Patchwork [v2.6.38-rc5,2/2] block: blk-flush shouldn't call directly into q->request_fn() __blk_run_queue()

login
register
mail settings
Submitter Tejun Heo
Date Feb. 17, 2011, 11:16 a.m.
Message ID <20110217111619.GR19830@htj.dyndns.org>
Download mbox | patch
Permalink /patch/83441/
State Not Applicable
Delegated to: David Miller
Headers show

Comments

Tejun Heo - Feb. 17, 2011, 11:16 a.m.
blk-flush decomposes a flush into sequence of multiple requests.  On
completion of a request, the next one is queued; however, block layer
must not implicitly call into q->request_fn() directly from completion
path.  This makes the queue behave unexpectedly when seen from the
drivers and violates the assumption that q->request_fn() is called
with process context + queue_lock.

This patch makes blk-flush the following two changes to make sure
q->request_fn() is not called directly from request completion path.

- blk_flush_complete_seq_end_io() now asks __blk_run_queue() to always
  use kblockd instead of calling directly into q->request_fn().

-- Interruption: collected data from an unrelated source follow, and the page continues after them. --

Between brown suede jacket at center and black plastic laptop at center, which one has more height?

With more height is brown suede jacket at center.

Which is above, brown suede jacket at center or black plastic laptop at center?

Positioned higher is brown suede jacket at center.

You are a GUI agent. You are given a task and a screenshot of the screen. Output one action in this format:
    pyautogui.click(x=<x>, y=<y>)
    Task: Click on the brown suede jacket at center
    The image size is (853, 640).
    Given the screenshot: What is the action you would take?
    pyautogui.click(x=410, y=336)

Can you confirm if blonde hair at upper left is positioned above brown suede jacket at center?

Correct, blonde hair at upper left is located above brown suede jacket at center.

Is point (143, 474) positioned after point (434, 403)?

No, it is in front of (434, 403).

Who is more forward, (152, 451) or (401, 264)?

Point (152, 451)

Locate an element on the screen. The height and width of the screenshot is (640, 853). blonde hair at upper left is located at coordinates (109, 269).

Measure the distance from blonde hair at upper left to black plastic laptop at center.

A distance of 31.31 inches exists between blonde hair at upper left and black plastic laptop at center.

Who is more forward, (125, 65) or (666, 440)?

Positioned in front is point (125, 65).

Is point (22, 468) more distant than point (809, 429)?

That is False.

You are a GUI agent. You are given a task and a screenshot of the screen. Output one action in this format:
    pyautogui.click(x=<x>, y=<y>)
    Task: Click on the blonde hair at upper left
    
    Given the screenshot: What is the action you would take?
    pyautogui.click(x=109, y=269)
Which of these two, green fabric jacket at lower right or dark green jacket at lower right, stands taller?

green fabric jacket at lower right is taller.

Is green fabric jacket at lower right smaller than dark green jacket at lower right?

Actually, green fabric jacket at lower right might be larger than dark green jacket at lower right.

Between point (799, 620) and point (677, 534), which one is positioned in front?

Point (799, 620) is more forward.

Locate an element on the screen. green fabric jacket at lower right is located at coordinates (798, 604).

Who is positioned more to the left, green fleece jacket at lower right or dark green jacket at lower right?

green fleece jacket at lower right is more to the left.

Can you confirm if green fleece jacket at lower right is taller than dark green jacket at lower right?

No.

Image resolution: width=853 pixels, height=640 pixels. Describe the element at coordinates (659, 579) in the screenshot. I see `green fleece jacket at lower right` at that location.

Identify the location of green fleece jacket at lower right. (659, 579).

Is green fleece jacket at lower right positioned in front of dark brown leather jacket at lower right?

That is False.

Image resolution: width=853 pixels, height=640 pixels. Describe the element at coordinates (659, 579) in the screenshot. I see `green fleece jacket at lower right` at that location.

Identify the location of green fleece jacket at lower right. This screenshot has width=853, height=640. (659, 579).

- queue_next_fseq() uses ELEVATOR_INSERT_REQUEUE instead of
  ELEVATOR_INSERT_FRONT so that elv_insert() doesn't try to unplug the
  request queue directly.

Reported by Jan in the following threads.

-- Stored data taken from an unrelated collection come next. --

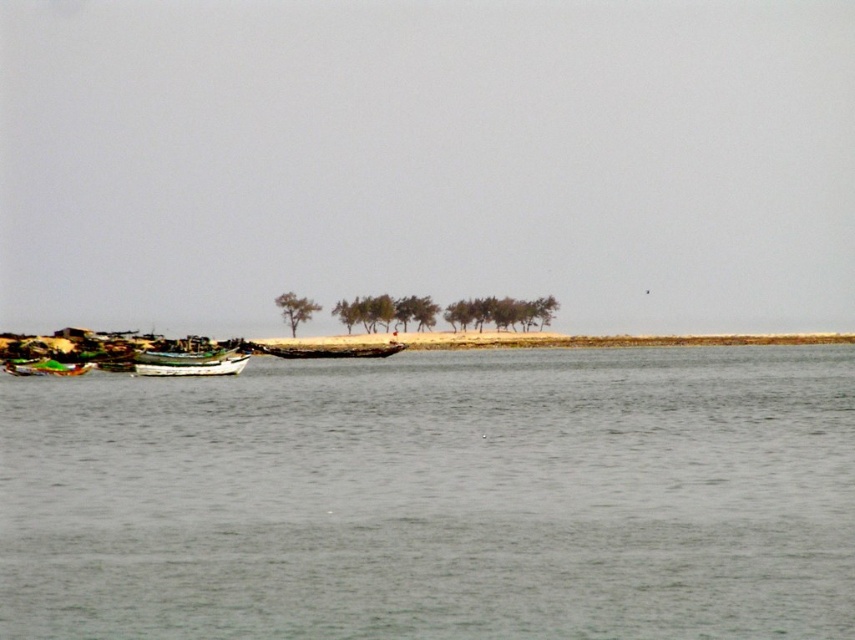 Which of these two, green painted wooden boat at center or green matte tree at center, stands shorter?

With less height is green painted wooden boat at center.

Is green painted wooden boat at center further to the viewer compared to green matte tree at center?

No, green painted wooden boat at center is closer to the viewer.

Find the location of a particular element. This screenshot has height=640, width=855. green painted wooden boat at center is located at coordinates (190, 364).

Which is in front, point (404, 348) or point (282, 310)?

Point (404, 348) is in front.

Does point (293, 355) come behind point (298, 321)?

No, (293, 355) is in front of (298, 321).

Identify the location of wooden boat at center. pyautogui.click(x=327, y=349).

Is clear water at center below green plastic boat at left?

Yes, clear water at center is below green plastic boat at left.

Where is `clear water at center`? clear water at center is located at coordinates (435, 497). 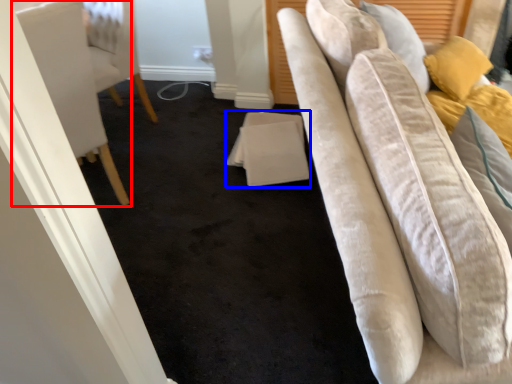 Question: Which object appears closest to the camera in this image, furniture (highlighted by a red box) or table (highlighted by a blue box)?

Choices:
 (A) furniture
 (B) table

Answer: (A) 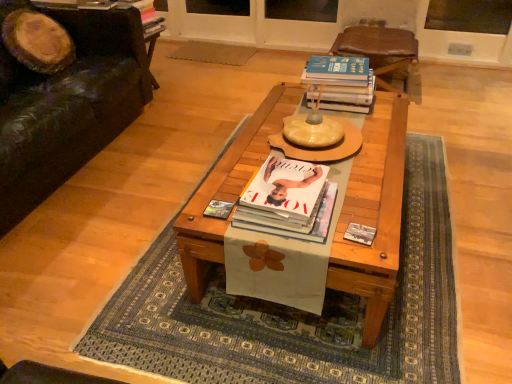 Where is `free spot to the right of white glossy book at center, acting as the 2th book starting from the top`? free spot to the right of white glossy book at center, acting as the 2th book starting from the top is located at coordinates (364, 203). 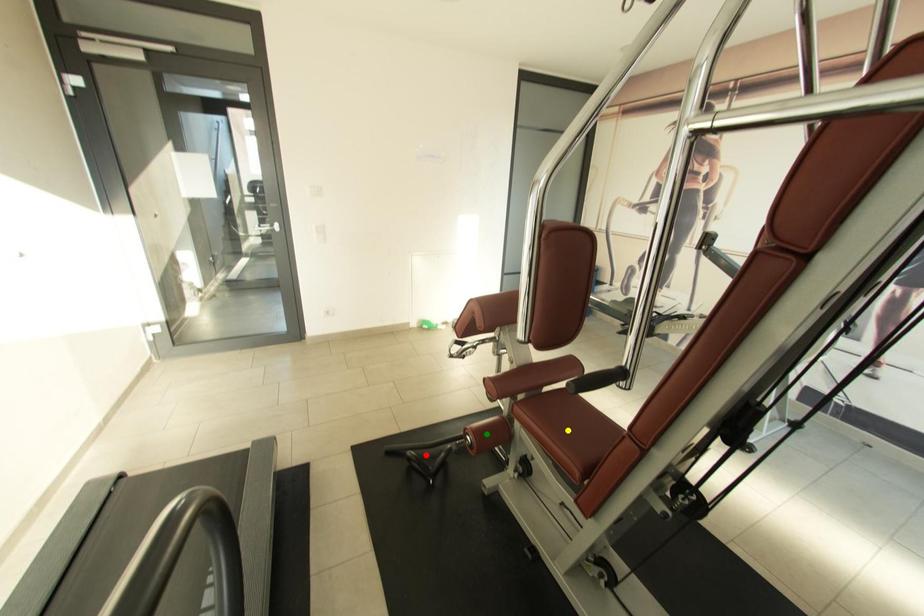 Order these from nearest to farthest:
green point, yellow point, red point

1. red point
2. green point
3. yellow point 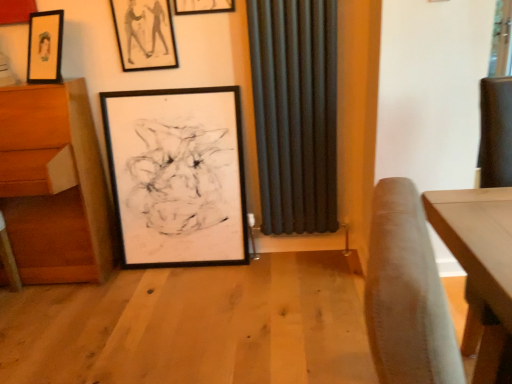 Question: Should I look upward or downward to see matte black picture frame at upper center, the second picture frame when ordered from bottom to top?

Choices:
 (A) up
 (B) down

Answer: (A)

Question: Would you say black matte picture frame at center, the 1th picture frame positioned from the bottom, contains wooden drawer at left?

Choices:
 (A) no
 (B) yes

Answer: (A)

Question: Is black matte picture frame at center, acting as the third picture frame starting from the top, wider than wooden drawer at left?

Choices:
 (A) no
 (B) yes

Answer: (A)

Question: Can you confirm if black matte picture frame at center, the 1th picture frame positioned from the bottom, is thinner than wooden drawer at left?

Choices:
 (A) no
 (B) yes

Answer: (B)

Question: Is black matte picture frame at center, acting as the third picture frame starting from the top, completely or partially outside of wooden drawer at left?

 http://thread.gmane.org/gmane.linux.ide/48778
 http://thread.gmane.org/gmane.linux.ide/48786

stable: applicable to v2.6.37.

Signed-off-by: Tejun Heo <tj@kernel.org>
Reported-by: Jan Beulich <JBeulich@novell.com>
Cc: "David S. Miller" <davem@davemloft.net>
Cc: stable@kernel.org
---
Jens, this is applicable to v2.6.37 and 38.  The new implementation
for 39 would need similar fix but I couldn't find where the tree is.
Which branch is it?

Thanks.

 block/blk-flush.c |    8 +++++---
 1 file changed, 5 insertions(+), 3 deletions(-)

--
To unsubscribe from this list: send the line "unsubscribe linux-ide" in
the body of a message to majordomo@vger.kernel.org
More majordomo info at  http://vger.kernel.org/majordomo-info.html
Mike Snitzer - Feb. 17, 2011, 3:01 p.m.
Hi Tejun,

On Thu, Feb 17, 2011 at 6:16 AM, Tejun Heo <tj@kernel.org> wrote:

> Jens, this is applicable to v2.6.37 and 38.  The new implementation
> for 39 would need similar fix but I couldn't find where the tree is.
> Which branch is it?

for-2.6.39/core
--
To unsubscribe from this list: send the line "unsubscribe linux-ide" in
the body of a message to majordomo@vger.kernel.org
More majordomo info at  http://vger.kernel.org/majordomo-info.html
Tejun Heo - Feb. 18, 2011, 9:49 a.m.
On Thu, Feb 17, 2011 at 10:01:51AM -0500, Mike Snitzer wrote:
> Hi Tejun,
> 
> On Thu, Feb 17, 2011 at 6:16 AM, Tejun Heo <tj@kernel.org> wrote:
> 
> > Jens, this is applicable to v2.6.37 and 38.  The new implementation
> > for 39 would need similar fix but I couldn't find where the tree is.
> > Which branch is it?
> 
> for-2.6.39/core

Right, thanks.  Jens, after you apply the two fixes for 2.6.38, I can
create a merge branch for for-2.6.39/core which you can pull.  Would
that work for you?

Thanks.
Jens Axboe - March 2, 2011, 1:46 p.m.
On 2011-02-18 04:49, Tejun Heo wrote:
> On Thu, Feb 17, 2011 at 10:01:51AM -0500, Mike Snitzer wrote:
>> Hi Tejun,
>>
>> On Thu, Feb 17, 2011 at 6:16 AM, Tejun Heo <tj@kernel.org> wrote:
>>
>>> Jens, this is applicable to v2.6.37 and 38.  The new implementation
>>> for 39 would need similar fix but I couldn't find where the tree is.
>>> Which branch is it?
>>
>> for-2.6.39/core
> 
> Right, thanks.  Jens, after you apply the two fixes for 2.6.38, I can
> create a merge branch for for-2.6.39/core which you can pull.  Would
> that work for you?

Thanks, that would be great. I'm applying them now.
Tejun Heo - March 4, 2011, 6:25 p.m.
Hello, Jens.

On Wed, Mar 02, 2011 at 08:46:46AM -0500, Jens Axboe wrote:
> > Right, thanks.  Jens, after you apply the two fixes for 2.6.38, I can
> > create a merge branch for for-2.6.39/core which you can pull.  Would
> > that work for you?
> 
> Thanks, that would be great. I'm applying them now.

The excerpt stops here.